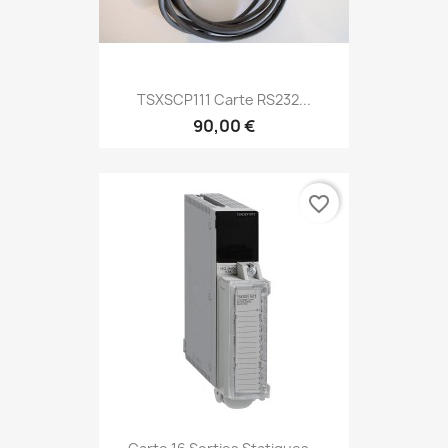
TSXSCP111 Carte RS232...
90,00 €
favorite_border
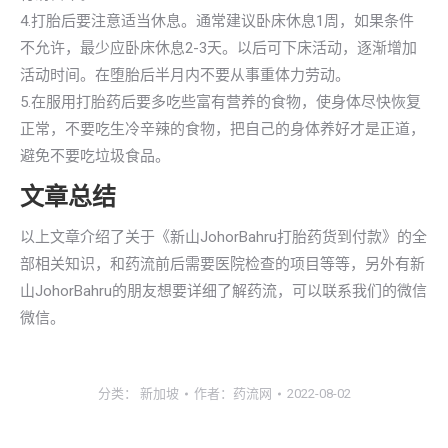
4.打胎后要注意适当休息。通常建议卧床休息1周，如果条件
不允许，最少应卧床休息2-3天。以后可下床活动，逐渐增加
活动时间。在堕胎后半月内不要从事重体力劳动。
5.在服用打胎药后要多吃些富有营养的食物，使身体尽快恢复
正常，不要吃生冷辛辣的食物，把自己的身体养好才是正道，
避免不要吃垃圾食品。
文章总结
以上文章介绍了关于《新山JohorBahru打胎药货到付款》的全
部相关知识，和药流前后需要医院检查的项目等等，另外有新
山JohorBahru的朋友想要详细了解药流，可以联系我们的微信
微信。
分类：
新加坡
作者：
药流网
2022-08-02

* * * *

What this task involves: In the answer, include exactly the lines from the line containing "4.打胎后要注意适当休息。通常建议卧床休息1周，如果条件" through the end of the data, and nothing else.

Solution to this exercise:
4.打胎后要注意适当休息。通常建议卧床休息1周，如果条件
不允许，最少应卧床休息2-3天。以后可下床活动，逐渐增加
活动时间。在堕胎后半月内不要从事重体力劳动。
5.在服用打胎药后要多吃些富有营养的食物，使身体尽快恢复
正常，不要吃生冷辛辣的食物，把自己的身体养好才是正道，
避免不要吃垃圾食品。
文章总结
以上文章介绍了关于《新山JohorBahru打胎药货到付款》的全
部相关知识，和药流前后需要医院检查的项目等等，另外有新
山JohorBahru的朋友想要详细了解药流，可以联系我们的微信
微信。
分类：
新加坡
作者：
药流网
2022-08-02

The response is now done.